START INPUT RECORDS

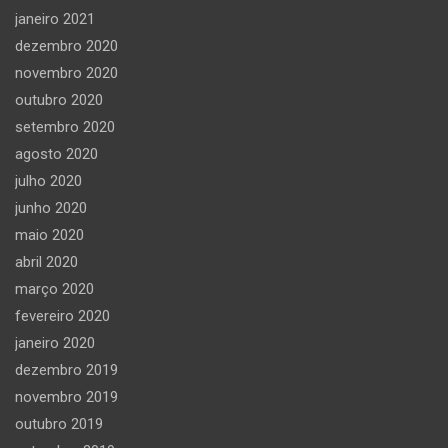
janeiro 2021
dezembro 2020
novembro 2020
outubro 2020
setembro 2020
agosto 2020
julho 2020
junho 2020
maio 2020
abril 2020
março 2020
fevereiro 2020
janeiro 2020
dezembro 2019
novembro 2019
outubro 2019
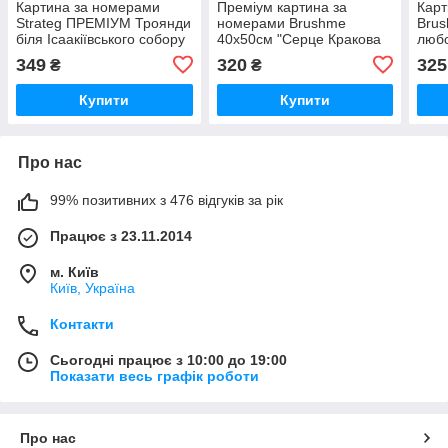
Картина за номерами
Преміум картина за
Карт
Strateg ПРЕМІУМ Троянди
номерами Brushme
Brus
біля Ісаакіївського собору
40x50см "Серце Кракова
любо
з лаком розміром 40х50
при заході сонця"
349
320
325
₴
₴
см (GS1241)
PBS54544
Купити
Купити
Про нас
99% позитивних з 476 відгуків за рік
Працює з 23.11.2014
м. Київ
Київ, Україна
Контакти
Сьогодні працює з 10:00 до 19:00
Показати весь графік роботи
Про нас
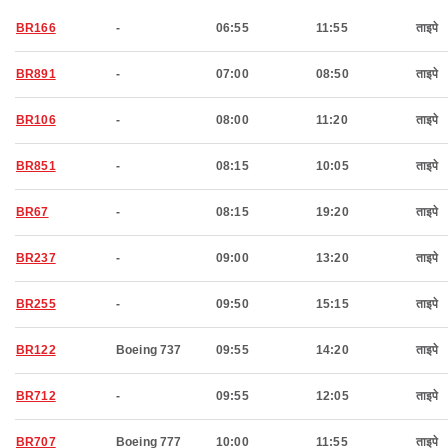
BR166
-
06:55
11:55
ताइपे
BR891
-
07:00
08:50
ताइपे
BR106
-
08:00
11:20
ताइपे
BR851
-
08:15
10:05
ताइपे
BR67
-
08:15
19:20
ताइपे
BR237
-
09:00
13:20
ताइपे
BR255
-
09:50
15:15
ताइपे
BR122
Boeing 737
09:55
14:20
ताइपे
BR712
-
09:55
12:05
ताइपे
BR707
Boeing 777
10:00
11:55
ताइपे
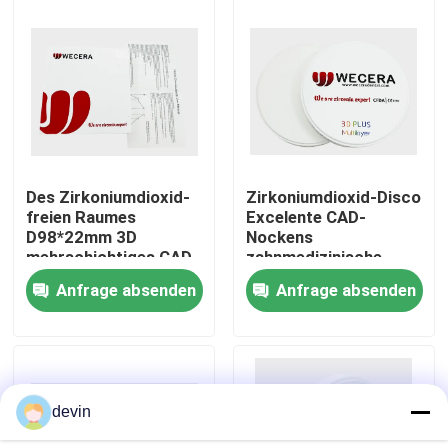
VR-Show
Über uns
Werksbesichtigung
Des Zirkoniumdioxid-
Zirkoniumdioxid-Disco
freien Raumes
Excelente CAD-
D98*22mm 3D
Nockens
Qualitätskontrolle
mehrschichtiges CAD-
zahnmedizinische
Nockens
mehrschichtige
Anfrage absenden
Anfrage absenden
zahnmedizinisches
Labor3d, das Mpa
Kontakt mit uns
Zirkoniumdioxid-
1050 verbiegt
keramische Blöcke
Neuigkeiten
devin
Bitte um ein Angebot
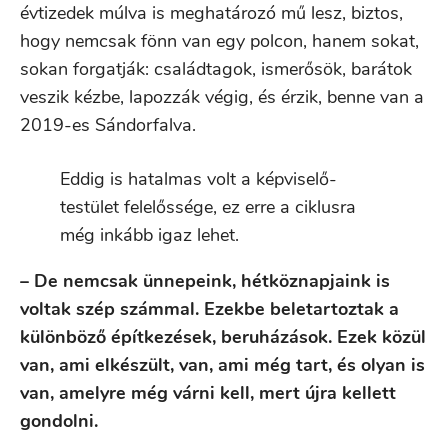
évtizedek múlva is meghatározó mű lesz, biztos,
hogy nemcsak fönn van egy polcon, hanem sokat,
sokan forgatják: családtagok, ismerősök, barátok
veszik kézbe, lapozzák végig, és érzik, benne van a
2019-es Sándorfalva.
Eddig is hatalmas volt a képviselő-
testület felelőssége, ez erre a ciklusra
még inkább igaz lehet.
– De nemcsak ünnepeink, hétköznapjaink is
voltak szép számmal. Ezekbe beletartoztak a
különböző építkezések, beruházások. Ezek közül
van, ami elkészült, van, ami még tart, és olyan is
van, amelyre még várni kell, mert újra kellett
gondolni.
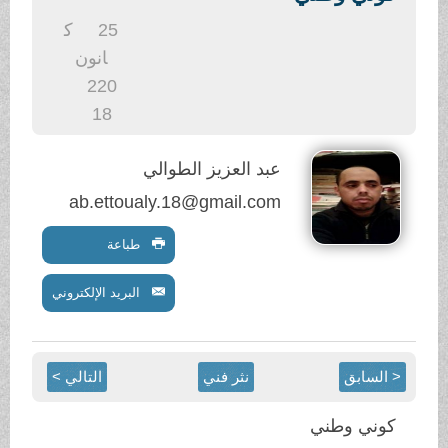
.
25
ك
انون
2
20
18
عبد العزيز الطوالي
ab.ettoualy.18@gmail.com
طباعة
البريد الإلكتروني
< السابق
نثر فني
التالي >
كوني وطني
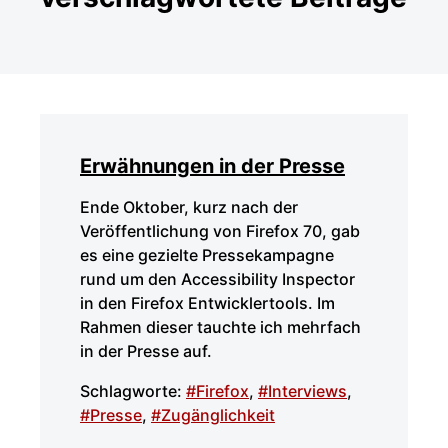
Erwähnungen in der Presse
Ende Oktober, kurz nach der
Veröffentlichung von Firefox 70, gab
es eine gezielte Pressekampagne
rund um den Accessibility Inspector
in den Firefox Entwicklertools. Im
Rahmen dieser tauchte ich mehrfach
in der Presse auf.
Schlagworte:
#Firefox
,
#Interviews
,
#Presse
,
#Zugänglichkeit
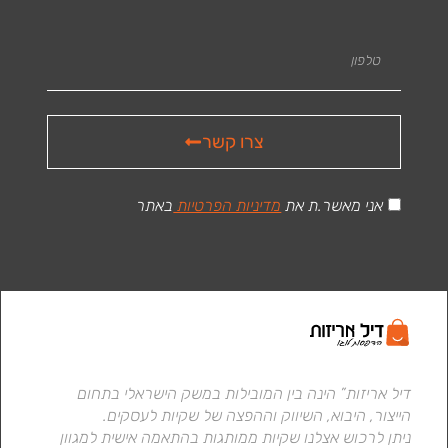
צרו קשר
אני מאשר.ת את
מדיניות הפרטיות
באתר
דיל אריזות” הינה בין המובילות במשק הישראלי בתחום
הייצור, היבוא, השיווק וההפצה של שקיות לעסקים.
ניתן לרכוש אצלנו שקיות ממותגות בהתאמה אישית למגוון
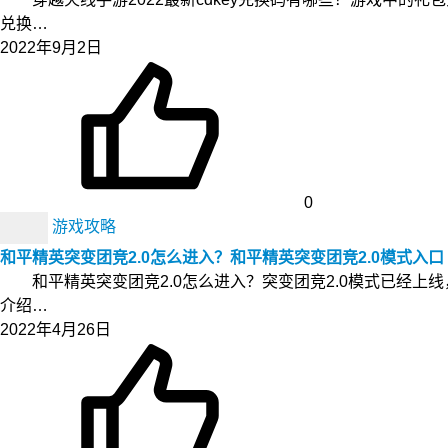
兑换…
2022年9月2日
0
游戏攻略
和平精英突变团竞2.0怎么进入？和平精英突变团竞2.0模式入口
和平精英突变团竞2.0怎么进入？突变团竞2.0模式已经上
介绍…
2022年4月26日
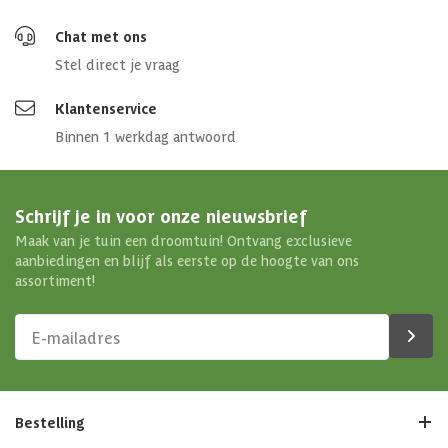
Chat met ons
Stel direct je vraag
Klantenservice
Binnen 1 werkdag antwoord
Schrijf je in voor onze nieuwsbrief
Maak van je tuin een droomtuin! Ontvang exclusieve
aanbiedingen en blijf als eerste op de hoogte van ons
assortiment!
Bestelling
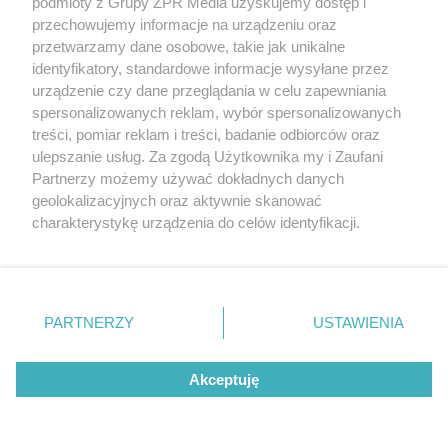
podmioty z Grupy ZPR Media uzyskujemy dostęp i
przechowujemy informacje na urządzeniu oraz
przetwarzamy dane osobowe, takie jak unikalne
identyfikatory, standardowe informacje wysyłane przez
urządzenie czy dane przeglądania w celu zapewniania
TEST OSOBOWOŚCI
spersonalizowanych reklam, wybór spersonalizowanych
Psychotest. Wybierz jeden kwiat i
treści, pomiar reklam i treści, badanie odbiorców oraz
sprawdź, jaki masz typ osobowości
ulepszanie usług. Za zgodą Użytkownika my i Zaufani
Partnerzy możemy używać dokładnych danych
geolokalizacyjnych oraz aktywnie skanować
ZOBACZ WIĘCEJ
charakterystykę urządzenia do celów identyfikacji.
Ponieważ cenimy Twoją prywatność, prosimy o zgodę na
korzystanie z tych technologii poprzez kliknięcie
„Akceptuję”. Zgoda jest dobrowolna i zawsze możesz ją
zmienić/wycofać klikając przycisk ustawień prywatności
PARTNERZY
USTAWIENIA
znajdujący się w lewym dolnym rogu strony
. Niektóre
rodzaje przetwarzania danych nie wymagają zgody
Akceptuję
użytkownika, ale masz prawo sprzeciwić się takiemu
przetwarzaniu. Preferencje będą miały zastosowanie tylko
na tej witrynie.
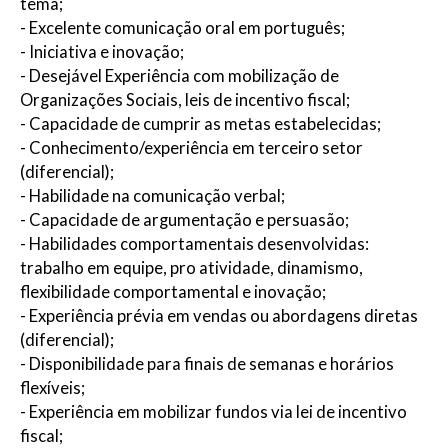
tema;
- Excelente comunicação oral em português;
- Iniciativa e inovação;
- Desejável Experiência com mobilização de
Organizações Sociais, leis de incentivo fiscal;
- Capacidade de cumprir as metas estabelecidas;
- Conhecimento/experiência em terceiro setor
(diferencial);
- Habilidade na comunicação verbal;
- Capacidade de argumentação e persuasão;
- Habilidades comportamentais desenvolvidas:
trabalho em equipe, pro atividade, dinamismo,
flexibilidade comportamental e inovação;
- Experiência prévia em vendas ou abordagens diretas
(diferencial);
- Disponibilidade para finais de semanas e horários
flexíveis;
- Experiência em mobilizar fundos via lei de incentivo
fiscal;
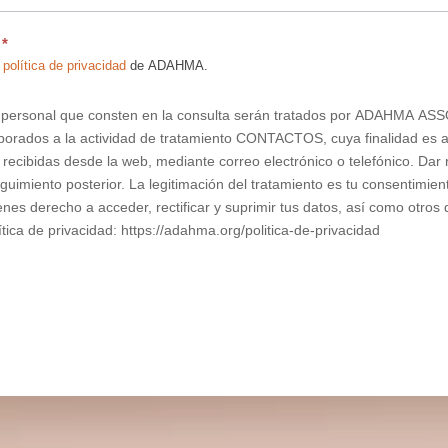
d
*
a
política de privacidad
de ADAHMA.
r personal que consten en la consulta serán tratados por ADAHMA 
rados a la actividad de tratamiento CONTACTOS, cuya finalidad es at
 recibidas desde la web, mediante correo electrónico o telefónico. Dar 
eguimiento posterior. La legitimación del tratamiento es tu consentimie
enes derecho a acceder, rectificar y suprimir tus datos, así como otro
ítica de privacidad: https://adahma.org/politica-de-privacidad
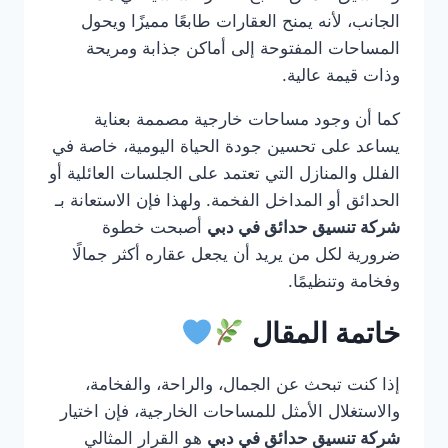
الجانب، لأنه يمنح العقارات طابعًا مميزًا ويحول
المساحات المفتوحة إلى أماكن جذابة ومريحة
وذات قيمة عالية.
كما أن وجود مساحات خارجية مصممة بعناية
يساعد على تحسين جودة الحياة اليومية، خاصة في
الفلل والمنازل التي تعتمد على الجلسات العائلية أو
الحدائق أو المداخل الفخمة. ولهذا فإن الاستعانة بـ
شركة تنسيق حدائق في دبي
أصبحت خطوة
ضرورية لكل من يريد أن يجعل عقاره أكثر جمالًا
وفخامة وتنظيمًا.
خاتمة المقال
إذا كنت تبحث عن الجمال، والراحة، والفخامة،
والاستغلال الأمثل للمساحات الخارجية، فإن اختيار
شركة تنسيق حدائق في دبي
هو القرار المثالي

END INPUT RECORDS

- WORK TASK -
Could you return all lines from the data above that contain the string "Zirkoniumdioxid"?

- ANSWER BOX -
Des Zirkoniumdioxid-
Zirkoniumdioxid-Disco
Zirkoniumdioxid-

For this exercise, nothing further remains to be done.